イザベラとチェチーリアと侍女たちは、その後、とりとめもないお喋りを続けたが、イザベラは絶えず明け方の空に心を奪われていた。
あっという間にあたりは灰色と青を帯びた白っぽい光で満たされ、岸辺の木々も堤防もはっきりと見える様になってきた。
そして、見る見るうちに明るくなり、東の空を振り返ったイザベラは息を飲んだ。
薄紅色の空に、明るい紫色の雲が光に縁どられて浮かんでいるのだ。
やがて空は曙の光でいっぱいになった。
鏡の様な水面は薄紅色を帯びたミルク色になり、船の周りにはなめらかな波が出来てはゆったりと遠ざかっていった。
マントヴァに着いた時は、お昼過ぎであった。
イザベラたちが岸に上がると、船のおじさんは言った。
「私は今日は夕方までこちらにいて、その後フェラーラに帰ります。明日は、毎年の様に午後2時にここへお迎えに参りますが、今日フェラーラにお帰りの方は夕方の5時までに船にお戻り下さい。」
そう言うと、おじさんは派手な上着を着て、自分もどこかへ遊びに行ってしまった。
イザベラは行く当てが無いので、チェチーリアたちについて行くことにした。
イザベラはあまりマントヴァに馴染みが無かったが、チェチーリアは、エステ家とゴンザーガ家が古くからの親戚であるのをよいことにしょっちゅう遊びに来ているらしく、マントヴァの地理に詳しかった。

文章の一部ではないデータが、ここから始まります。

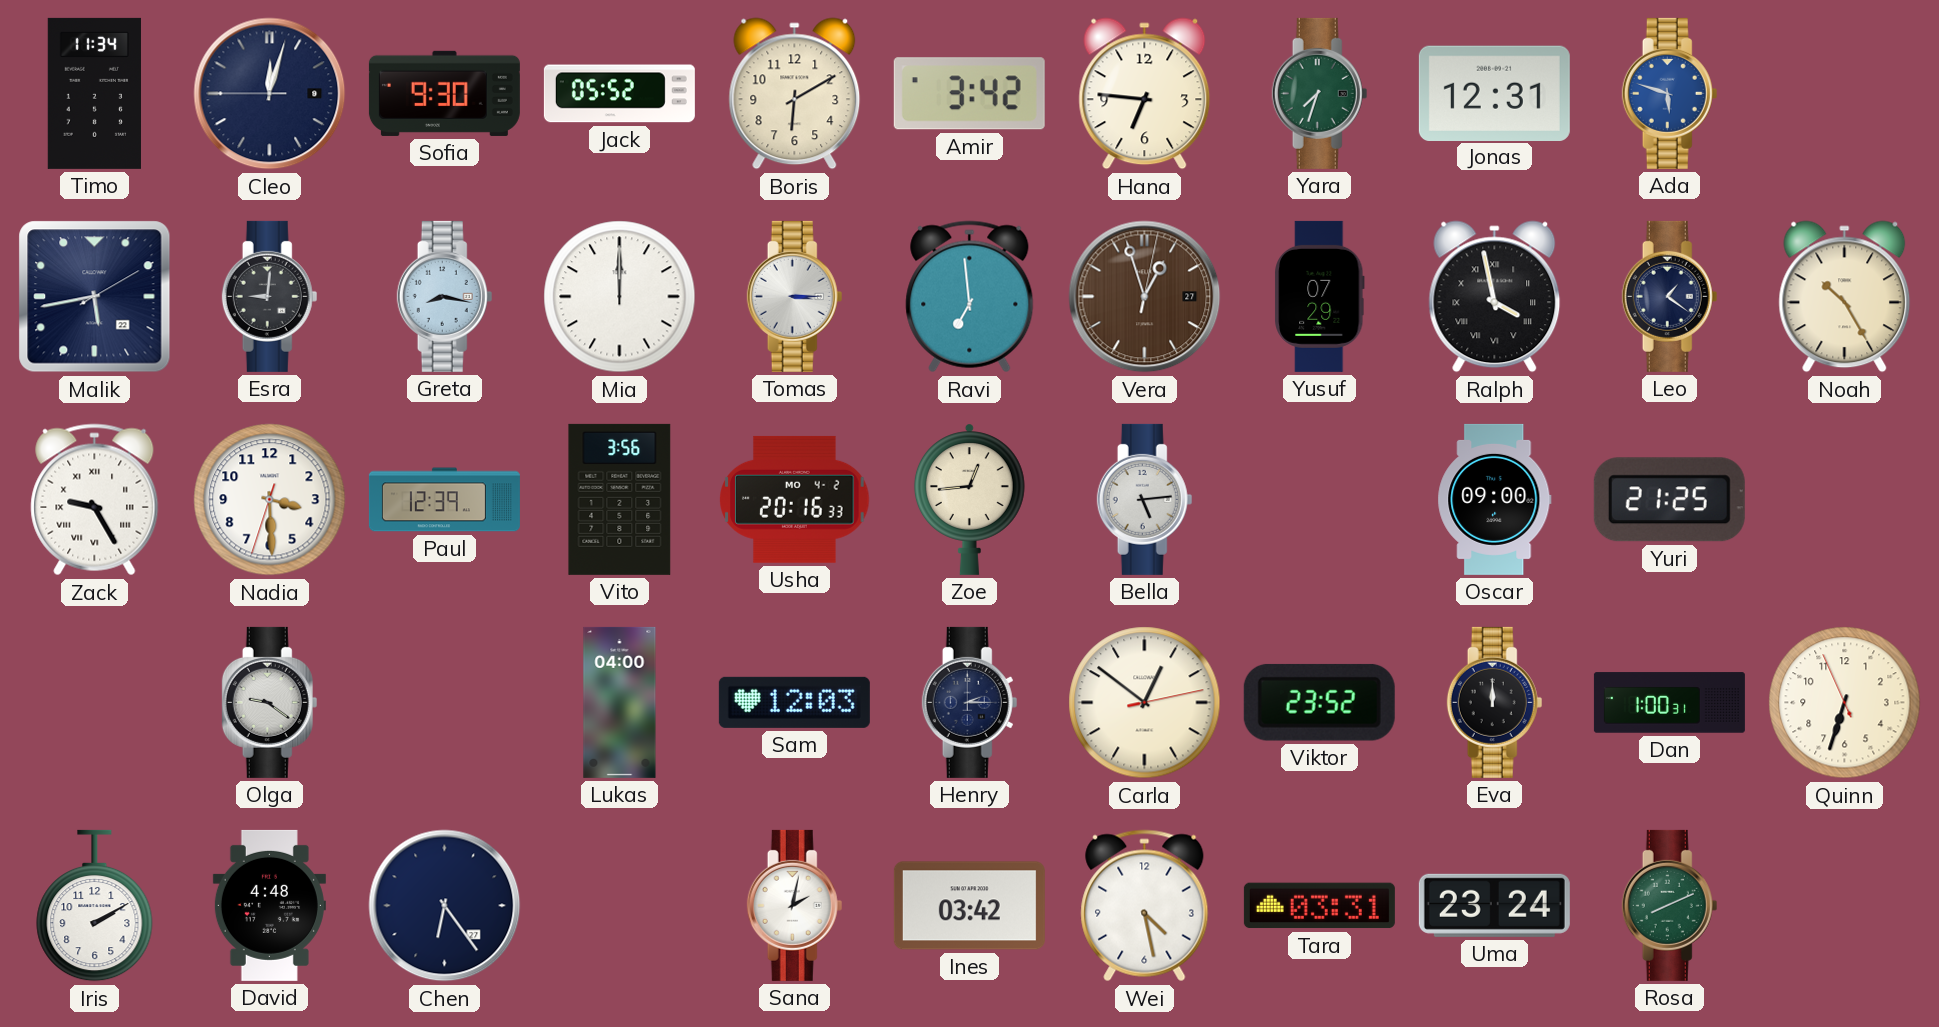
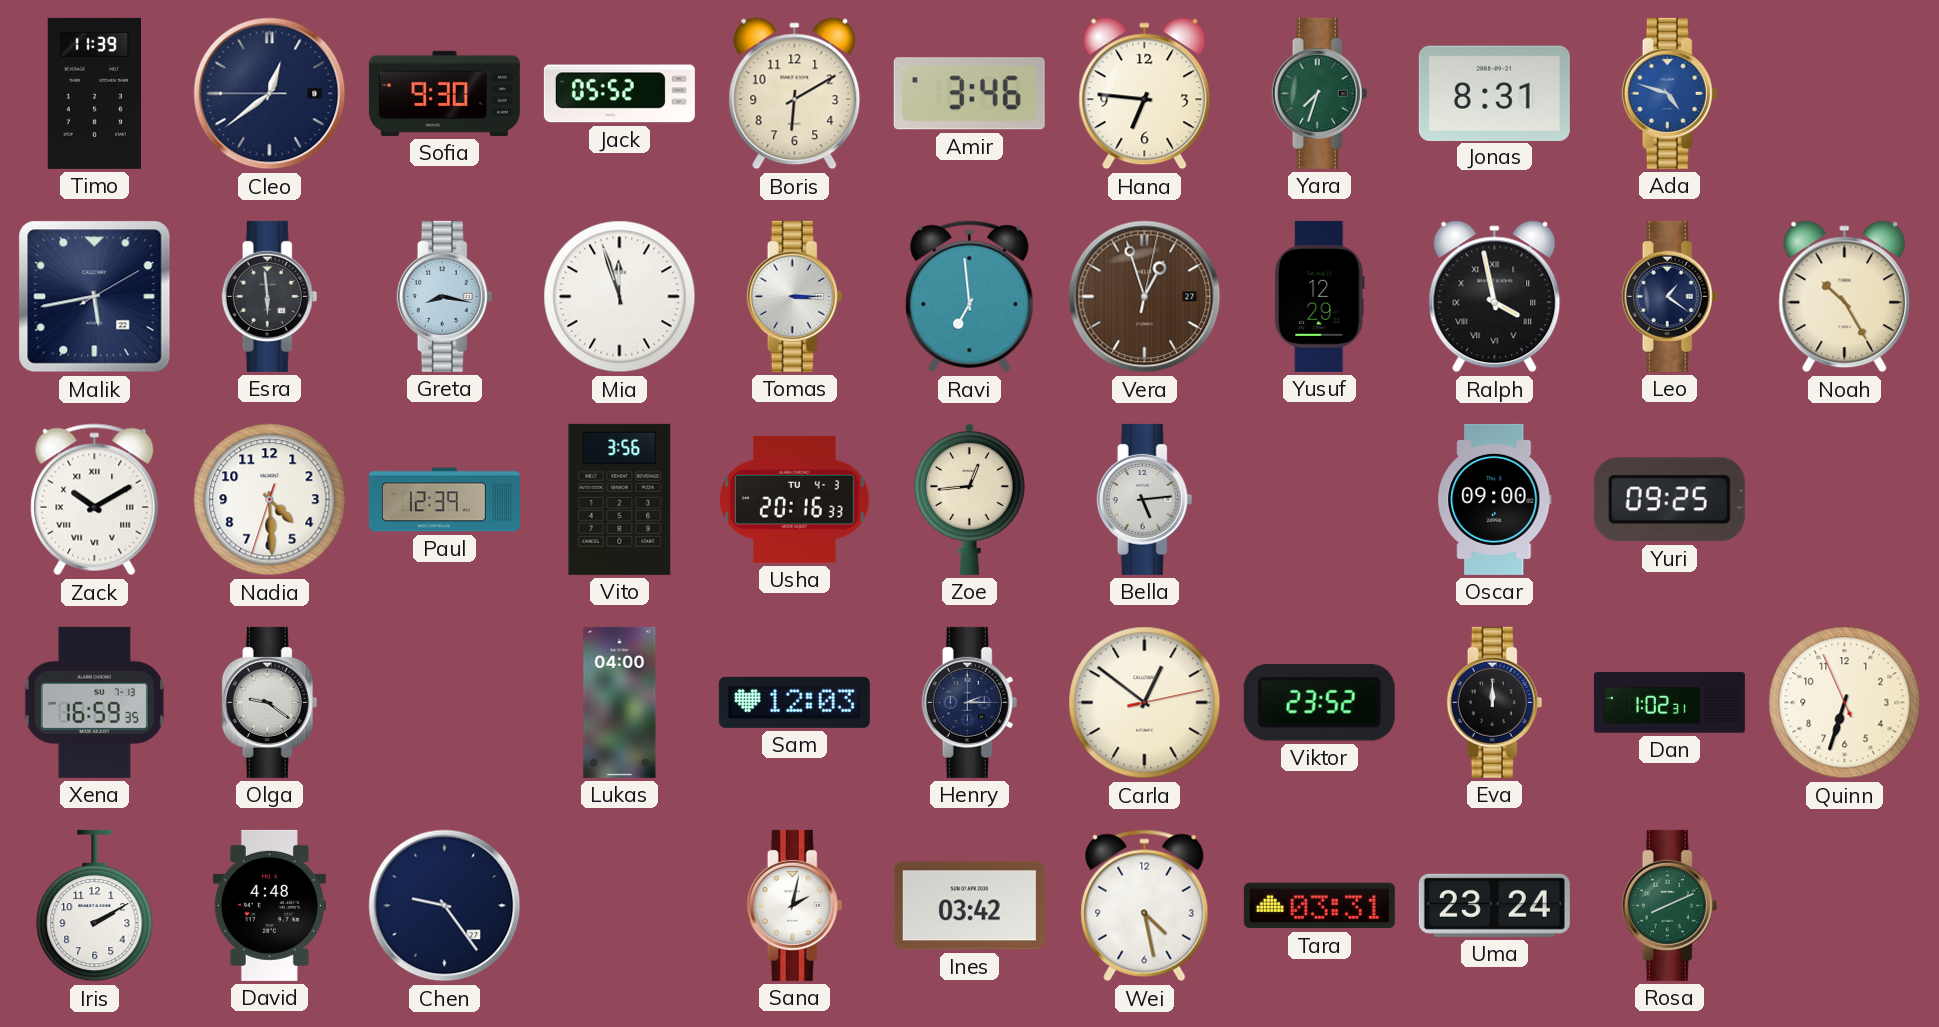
Timo: 11:34 -> 11:39
Cleo: 12:02 -> 12:38
Amir: 3:42 -> 3:46
Jonas: 12:31 -> 8:31
Ada: 5:48 -> 4:48
Esra: 9:01 -> 5:59
Mia: 12:00 -> 11:57
Yusuf: 07:29 -> 12:29
Zack: 9:25 -> 10:10
Nadia: 3:29 -> 4:29
Usha date: MO 4-2 -> TU 4-3
Yuri: 21:25 -> 09:25
Xena: none -> 16:59
Dan: 1:00 -> 1:02
Chen: 6:24 -> 9:24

イザベラは7歳の時、クリスマスにゴンザーガ家を訪れたきりであった。
イザベラには今、目にするマントヴァの全てが清新に、全てが尊いものに見えた。
マントヴァの木も、水も、草も、空気も、そして大地も、イザベラはマントヴァの全てを愛惜せずにはいられない思いで胸がいっぱいになった。